Woodcock worked with some legendary hockey names during his 1,362 games in St. Louis – Red Berenson, Al Arbour, Glenn Hall, Jacques Plante, Bernie Federko, Bobby and Barclay Player – you name a Blue from those eras and you can bet that player depended on ‘Woody.’

“He knew what he was talking about,” said Federko, who worked with Woodcock in seven of his 13 seasons as a Blue. “If you needed treatment for something, he would get you back as quickly as possible, and in those days, you wanted to get back. You didn’t want to miss a game because you were always afraid if you did, someone was going to come up and take your job. You played through your injuries, even much more so than you do now. It was very important to have a really good athletic trainer, and that’s what Woody was. He was fantastic. Just a nice man, Funny, happy-go-lucky. Woody was a great guy to be around.”

In those early days, medical trainers also served as the team’s equipment managers. In between treating players for bumps and bruises and deciding when to call the team doctor, the trainers also ordered gear, sharpened skates, taped sticks and helped carry hockey equipment from city to city.

Nobody saw the hard work and dedication of the trainers like Garry Unger, who claims he wouldn’t have achieved the NHL’s Iron Man record of 914 games in 1979 (now fourth-most all time) without Woodcock.

“Tommy could figure anything out. One time I was wearing leather skates, and I got hit in the side of the foot with a shot and it cracked the bone,” Unger told stlouisblues.com. “It swelled up and I couldn’t put my skate on because the fit was so tight. Tommy said ‘wait a minute, I’m gonna make a call.’ He got a phone number for a new skate company out of Montreal called Lange. They were ski-boot people. He got me a pair of those things in my size and I used them the next game. I wore those skates and played the rest of my career with Lange skates because they were more protective of my feet – and all this happened during the Iron Man streak.”

That wasn’t the only time Woodcock kept Unger’s streak alive, though. Sometimes the off-ice events needed his attention, too.

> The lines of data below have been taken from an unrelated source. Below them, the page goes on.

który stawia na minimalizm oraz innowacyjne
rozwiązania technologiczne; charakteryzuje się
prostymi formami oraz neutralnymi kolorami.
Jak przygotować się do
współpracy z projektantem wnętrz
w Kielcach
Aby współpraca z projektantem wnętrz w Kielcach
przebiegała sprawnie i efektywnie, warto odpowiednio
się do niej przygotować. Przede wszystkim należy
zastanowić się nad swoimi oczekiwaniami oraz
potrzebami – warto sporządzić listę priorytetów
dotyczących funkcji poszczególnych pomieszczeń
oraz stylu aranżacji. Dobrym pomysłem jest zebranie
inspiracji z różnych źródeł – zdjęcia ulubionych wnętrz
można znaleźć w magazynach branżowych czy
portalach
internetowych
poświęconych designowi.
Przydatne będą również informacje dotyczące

“I used to have a hayride every year at my farm around November,” Unger recalled. “We had a bunch of wagons and I’d throw some hay on there and all the guys and their wives would come out and we’d pull this hay-wagon around. We got rowdy one time and would throw guys off the hay- wagon. I remember Bobby Gassoff throwing me off once, and I got up and ran to catch it, and one of the players’ wives fell off, so I’d pick her up and throw her back on. Well in all that craziness, I got up in the morning the next day and my back was killing me. I could hardly walk. Woody put on a heating pad on my back, and it felt great, but only if I had the heating pad on. So he found a way to put a heating pad in my hockey pants, and he would heat them while he was on the bench. I’d finish my shift, come back to the bench, and he’d switch the pad with a hot one. Every shift . That’s how I got through three or four games.”

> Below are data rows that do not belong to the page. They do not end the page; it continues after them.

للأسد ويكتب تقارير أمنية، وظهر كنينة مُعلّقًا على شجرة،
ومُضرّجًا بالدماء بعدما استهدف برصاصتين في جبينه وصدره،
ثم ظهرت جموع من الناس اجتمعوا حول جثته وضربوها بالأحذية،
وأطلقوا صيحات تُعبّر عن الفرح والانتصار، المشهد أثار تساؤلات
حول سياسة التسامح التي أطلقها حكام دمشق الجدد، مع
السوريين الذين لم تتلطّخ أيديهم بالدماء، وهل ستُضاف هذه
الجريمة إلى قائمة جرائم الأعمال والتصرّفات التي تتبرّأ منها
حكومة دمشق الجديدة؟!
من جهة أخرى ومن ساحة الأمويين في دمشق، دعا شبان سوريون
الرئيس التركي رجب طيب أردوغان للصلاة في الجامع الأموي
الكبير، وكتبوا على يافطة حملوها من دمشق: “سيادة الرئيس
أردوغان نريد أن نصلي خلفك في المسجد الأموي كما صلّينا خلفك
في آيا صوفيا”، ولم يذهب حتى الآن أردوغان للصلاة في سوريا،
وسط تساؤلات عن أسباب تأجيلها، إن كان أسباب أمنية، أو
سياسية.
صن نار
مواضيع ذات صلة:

Woodcock left the Blues in 1983, following then-general manager Emile Francis to the Hartford Whalers, where he worked until 1991. That year, Woodcock helped get another expansion team off the ground, this time in San Jose, where he would finish his career. in hockey in 2004 before returning to Connecticut.

Overall, Woodcock worked 40 training camps and more than 3,000 regular season and playoff games.

“We always felt that if something happened to us on the ice, and our lives were in danger, Woody was the best person you could possibly have there to help you out,” Federko said. “He was the best at it. We were lucky at the Blues that we had someone that good.”